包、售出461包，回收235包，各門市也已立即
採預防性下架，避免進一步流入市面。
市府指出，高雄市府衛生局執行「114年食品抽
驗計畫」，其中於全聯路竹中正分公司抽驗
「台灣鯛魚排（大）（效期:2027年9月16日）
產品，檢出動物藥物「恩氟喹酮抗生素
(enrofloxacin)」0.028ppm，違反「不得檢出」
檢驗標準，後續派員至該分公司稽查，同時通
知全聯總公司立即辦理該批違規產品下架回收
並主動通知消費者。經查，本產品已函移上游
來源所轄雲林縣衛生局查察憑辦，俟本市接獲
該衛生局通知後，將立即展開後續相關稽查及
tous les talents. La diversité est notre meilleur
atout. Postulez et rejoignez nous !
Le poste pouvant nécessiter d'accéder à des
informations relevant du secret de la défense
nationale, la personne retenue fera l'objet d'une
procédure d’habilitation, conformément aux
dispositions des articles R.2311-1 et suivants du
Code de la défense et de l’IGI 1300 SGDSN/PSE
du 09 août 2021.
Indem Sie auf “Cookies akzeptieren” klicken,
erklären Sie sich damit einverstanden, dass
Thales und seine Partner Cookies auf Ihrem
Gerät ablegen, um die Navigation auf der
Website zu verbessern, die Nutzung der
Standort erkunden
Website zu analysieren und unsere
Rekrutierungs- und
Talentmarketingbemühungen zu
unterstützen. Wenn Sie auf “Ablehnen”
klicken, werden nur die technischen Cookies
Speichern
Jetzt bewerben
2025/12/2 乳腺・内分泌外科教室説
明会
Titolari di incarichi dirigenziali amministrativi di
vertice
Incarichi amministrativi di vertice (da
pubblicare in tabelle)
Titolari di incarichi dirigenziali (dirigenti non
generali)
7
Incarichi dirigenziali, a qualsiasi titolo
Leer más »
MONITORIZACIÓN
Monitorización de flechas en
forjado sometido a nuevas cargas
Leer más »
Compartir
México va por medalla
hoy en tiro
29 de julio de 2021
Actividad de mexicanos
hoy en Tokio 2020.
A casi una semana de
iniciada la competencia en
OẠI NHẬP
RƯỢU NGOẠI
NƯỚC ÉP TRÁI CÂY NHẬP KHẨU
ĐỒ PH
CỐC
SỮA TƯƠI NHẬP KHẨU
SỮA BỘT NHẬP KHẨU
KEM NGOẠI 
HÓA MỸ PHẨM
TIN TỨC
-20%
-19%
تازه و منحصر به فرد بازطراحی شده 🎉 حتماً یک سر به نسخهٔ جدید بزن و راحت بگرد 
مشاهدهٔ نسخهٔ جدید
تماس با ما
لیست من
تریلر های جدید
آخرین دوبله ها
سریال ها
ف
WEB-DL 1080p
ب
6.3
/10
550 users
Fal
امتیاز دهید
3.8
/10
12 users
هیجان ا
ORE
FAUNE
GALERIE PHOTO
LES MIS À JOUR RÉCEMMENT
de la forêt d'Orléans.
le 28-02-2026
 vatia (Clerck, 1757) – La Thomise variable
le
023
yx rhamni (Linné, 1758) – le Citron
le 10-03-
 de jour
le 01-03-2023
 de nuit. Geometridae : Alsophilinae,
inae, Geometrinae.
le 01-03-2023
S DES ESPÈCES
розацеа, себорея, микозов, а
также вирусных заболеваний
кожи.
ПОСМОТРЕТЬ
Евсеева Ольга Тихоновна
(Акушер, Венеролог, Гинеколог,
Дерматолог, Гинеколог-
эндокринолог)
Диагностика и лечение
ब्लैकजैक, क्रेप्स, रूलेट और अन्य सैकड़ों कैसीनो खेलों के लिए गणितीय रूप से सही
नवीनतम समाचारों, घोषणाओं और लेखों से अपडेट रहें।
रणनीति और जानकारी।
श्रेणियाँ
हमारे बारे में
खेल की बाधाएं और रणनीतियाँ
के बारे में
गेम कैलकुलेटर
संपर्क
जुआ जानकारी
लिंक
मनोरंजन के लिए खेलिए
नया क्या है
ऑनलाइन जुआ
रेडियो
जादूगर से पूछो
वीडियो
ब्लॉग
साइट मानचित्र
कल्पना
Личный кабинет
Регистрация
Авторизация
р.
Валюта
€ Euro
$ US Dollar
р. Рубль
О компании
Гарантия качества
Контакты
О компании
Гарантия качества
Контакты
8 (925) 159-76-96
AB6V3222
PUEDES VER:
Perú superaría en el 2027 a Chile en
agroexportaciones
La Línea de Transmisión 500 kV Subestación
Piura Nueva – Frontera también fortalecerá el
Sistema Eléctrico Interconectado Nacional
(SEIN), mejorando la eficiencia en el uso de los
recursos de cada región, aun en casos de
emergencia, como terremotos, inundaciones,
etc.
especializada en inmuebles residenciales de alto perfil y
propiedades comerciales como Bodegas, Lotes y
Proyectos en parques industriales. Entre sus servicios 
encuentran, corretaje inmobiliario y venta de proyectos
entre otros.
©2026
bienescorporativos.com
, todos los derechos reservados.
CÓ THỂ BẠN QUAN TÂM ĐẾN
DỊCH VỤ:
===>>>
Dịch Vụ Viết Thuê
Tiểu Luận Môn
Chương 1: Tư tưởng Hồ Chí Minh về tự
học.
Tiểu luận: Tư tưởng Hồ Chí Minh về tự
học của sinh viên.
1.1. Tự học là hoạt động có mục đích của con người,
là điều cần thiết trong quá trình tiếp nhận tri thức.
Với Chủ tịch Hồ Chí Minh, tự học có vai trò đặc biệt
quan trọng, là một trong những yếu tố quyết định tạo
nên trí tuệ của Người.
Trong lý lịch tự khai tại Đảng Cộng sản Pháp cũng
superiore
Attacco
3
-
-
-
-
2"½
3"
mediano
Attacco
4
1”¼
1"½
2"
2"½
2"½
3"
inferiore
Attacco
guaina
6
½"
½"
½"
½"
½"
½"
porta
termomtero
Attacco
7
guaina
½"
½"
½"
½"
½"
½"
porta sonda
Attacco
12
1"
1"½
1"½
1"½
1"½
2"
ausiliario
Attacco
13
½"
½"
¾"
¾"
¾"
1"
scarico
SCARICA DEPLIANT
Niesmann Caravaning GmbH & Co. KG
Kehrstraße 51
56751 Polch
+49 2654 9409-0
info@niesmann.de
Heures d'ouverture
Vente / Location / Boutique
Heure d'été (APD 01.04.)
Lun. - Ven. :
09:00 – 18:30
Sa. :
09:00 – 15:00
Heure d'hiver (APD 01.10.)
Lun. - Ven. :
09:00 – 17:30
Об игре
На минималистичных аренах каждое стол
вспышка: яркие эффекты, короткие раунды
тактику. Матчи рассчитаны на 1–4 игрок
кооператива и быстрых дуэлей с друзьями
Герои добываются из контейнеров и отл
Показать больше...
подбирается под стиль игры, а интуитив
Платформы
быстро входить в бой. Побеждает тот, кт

^^^^

▸ **THE PROBLEM**
The reply should be a precise retyping of all the data.

▸ **WRITTEN RESPONSE**
包、售出461包，回收235包，各門市也已立即
採預防性下架，避免進一步流入市面。
市府指出，高雄市府衛生局執行「114年食品抽
驗計畫」，其中於全聯路竹中正分公司抽驗
「台灣鯛魚排（大）（效期:2027年9月16日）
產品，檢出動物藥物「恩氟喹酮抗生素
(enrofloxacin)」0.028ppm，違反「不得檢出」
檢驗標準，後續派員至該分公司稽查，同時通
知全聯總公司立即辦理該批違規產品下架回收
並主動通知消費者。經查，本產品已函移上游
來源所轄雲林縣衛生局查察憑辦，俟本市接獲
該衛生局通知後，將立即展開後續相關稽查及
tous les talents. La diversité est notre meilleur
atout. Postulez et rejoignez nous !
Le poste pouvant nécessiter d'accéder à des
informations relevant du secret de la défense
nationale, la personne retenue fera l'objet d'une
procédure d’habilitation, conformément aux
dispositions des articles R.2311-1 et suivants du
Code de la défense et de l’IGI 1300 SGDSN/PSE
du 09 août 2021.
Indem Sie auf “Cookies akzeptieren” klicken,
erklären Sie sich damit einverstanden, dass
Thales und seine Partner Cookies auf Ihrem
Gerät ablegen, um die Navigation auf der
Website zu verbessern, die Nutzung der
Standort erkunden
Website zu analysieren und unsere
Rekrutierungs- und
Talentmarketingbemühungen zu
unterstützen. Wenn Sie auf “Ablehnen”
klicken, werden nur die technischen Cookies
Speichern
Jetzt bewerben
2025/12/2 乳腺・内分泌外科教室説
明会
Titolari di incarichi dirigenziali amministrativi di
vertice
Incarichi amministrativi di vertice (da
pubblicare in tabelle)
Titolari di incarichi dirigenziali (dirigenti non
generali)
7
Incarichi dirigenziali, a qualsiasi titolo
Leer más »
MONITORIZACIÓN
Monitorización de flechas en
forjado sometido a nuevas cargas
Leer más »
Compartir
México va por medalla
hoy en tiro
29 de julio de 2021
Actividad de mexicanos
hoy en Tokio 2020.
A casi una semana de
iniciada la competencia en
OẠI NHẬP
RƯỢU NGOẠI
NƯỚC ÉP TRÁI CÂY NHẬP KHẨU
ĐỒ PH
CỐC
SỮA TƯƠI NHẬP KHẨU
SỮA BỘT NHẬP KHẨU
KEM NGOẠI 
HÓA MỸ PHẨM
TIN TỨC
-20%
-19%
تازه و منحصر به فرد بازطراحی شده 🎉 حتماً یک سر به نسخهٔ جدید بزن و راحت بگرد 
مشاهدهٔ نسخهٔ جدید
تماس با ما
لیست من
تریلر های جدید
آخرین دوبله ها
سریال ها
ف
WEB-DL 1080p
ب
6.3
/10
550 users
Fal
امتیاز دهید
3.8
/10
12 users
هیجان ا
ORE
FAUNE
GALERIE PHOTO
LES MIS À JOUR RÉCEMMENT
de la forêt d'Orléans.
le 28-02-2026
 vatia (Clerck, 1757) – La Thomise variable
le
023
yx rhamni (Linné, 1758) – le Citron
le 10-03-
 de jour
le 01-03-2023
 de nuit. Geometridae : Alsophilinae,
inae, Geometrinae.
le 01-03-2023
S DES ESPÈCES
розацеа, себорея, микозов, а
также вирусных заболеваний
кожи.
ПОСМОТРЕТЬ
Евсеева Ольга Тихоновна
(Акушер, Венеролог, Гинеколог,
Дерматолог, Гинеколог-
эндокринолог)
Диагностика и лечение
ब्लैकजैक, क्रेप्स, रूलेट और अन्य सैकड़ों कैसीनो खेलों के लिए गणितीय रूप से सही
नवीनतम समाचारों, घोषणाओं और लेखों से अपडेट रहें।
रणनीति और जानकारी।
श्रेणियाँ
हमारे बारे में
खेल की बाधाएं और रणनीतियाँ
के बारे में
गेम कैलकुलेटर
संपर्क
जुआ जानकारी
लिंक
मनोरंजन के लिए खेलिए
नया क्या है
ऑनलाइन जुआ
रेडियो
जादूगर से पूछो
वीडियो
ब्लॉग
साइट मानचित्र
कल्पना
Личный кабинет
Регистрация
Авторизация
р.
Валюта
€ Euro
$ US Dollar
р. Рубль
О компании
Гарантия качества
Контакты
О компании
Гарантия качества
Контакты
8 (925) 159-76-96
AB6V3222
PUEDES VER:
Perú superaría en el 2027 a Chile en
agroexportaciones
La Línea de Transmisión 500 kV Subestación
Piura Nueva – Frontera también fortalecerá el
Sistema Eléctrico Interconectado Nacional
(SEIN), mejorando la eficiencia en el uso de los
recursos de cada región, aun en casos de
emergencia, como terremotos, inundaciones,
etc.
especializada en inmuebles residenciales de alto perfil y
propiedades comerciales como Bodegas, Lotes y
Proyectos en parques industriales. Entre sus servicios 
encuentran, corretaje inmobiliario y venta de proyectos
entre otros.
©2026
bienescorporativos.com
, todos los derechos reservados.
CÓ THỂ BẠN QUAN TÂM ĐẾN
DỊCH VỤ:
===>>>
Dịch Vụ Viết Thuê
Tiểu Luận Môn
Chương 1: Tư tưởng Hồ Chí Minh về tự
học.
Tiểu luận: Tư tưởng Hồ Chí Minh về tự
học của sinh viên.
1.1. Tự học là hoạt động có mục đích của con người,
là điều cần thiết trong quá trình tiếp nhận tri thức.
Với Chủ tịch Hồ Chí Minh, tự học có vai trò đặc biệt
quan trọng, là một trong những yếu tố quyết định tạo
nên trí tuệ của Người.
Trong lý lịch tự khai tại Đảng Cộng sản Pháp cũng
superiore
Attacco
3
-
-
-
-
2"½
3"
mediano
Attacco
4
1”¼
1"½
2"
2"½
2"½
3"
inferiore
Attacco
guaina
6
½"
½"
½"
½"
½"
½"
porta
termomtero
Attacco
7
guaina
½"
½"
½"
½"
½"
½"
porta sonda
Attacco
12
1"
1"½
1"½
1"½
1"½
2"
ausiliario
Attacco
13
½"
½"
¾"
¾"
¾"
1"
scarico
SCARICA DEPLIANT
Niesmann Caravaning GmbH & Co. KG
Kehrstraße 51
56751 Polch
+49 2654 9409-0
info@niesmann.de
Heures d'ouverture
Vente / Location / Boutique
Heure d'été (APD 01.04.)
Lun. - Ven. :
09:00 – 18:30
Sa. :
09:00 – 15:00
Heure d'hiver (APD 01.10.)
Lun. - Ven. :
09:00 – 17:30
Об игре
На минималистичных аренах каждое стол
вспышка: яркие эффекты, короткие раунды
тактику. Матчи рассчитаны на 1–4 игрок
кооператива и быстрых дуэлей с друзьями
Герои добываются из контейнеров и отл
Показать больше...
подбирается под стиль игры, а интуитив
Платформы
быстро входить в бой. Побеждает тот, кт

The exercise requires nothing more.